'''

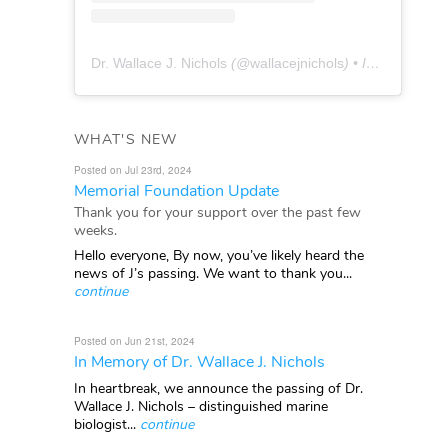
Dr. Wallace J. Nichols
(@
wallacejnichols
) • Instagram photos and videos
WHAT'S NEW
Posted on Jul 23rd, 2024
Memorial Foundation Update
Thank you for your support over the past few
weeks.
Hello everyone, By now, you’ve likely heard the
news of J’s passing. We want to thank you...
continue
Posted on Jun 21st, 2024
In Memory of Dr. Wallace J. Nichols
In heartbreak, we announce the passing of Dr.
Wallace J. Nichols – distinguished marine
biologist...
continue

'''

● Task:
Exclude the pictures and print the rest of the data exactly.

● Solution:
Dr. Wallace J. Nichols
(@
wallacejnichols
) • Instagram photos and videos
WHAT'S NEW
Posted on Jul 23rd, 2024
Memorial Foundation Update
Thank you for your support over the past few
weeks.
Hello everyone, By now, you’ve likely heard the
news of J’s passing. We want to thank you...
continue
Posted on Jun 21st, 2024
In Memory of Dr. Wallace J. Nichols
In heartbreak, we announce the passing of Dr.
Wallace J. Nichols – distinguished marine
biologist...
continue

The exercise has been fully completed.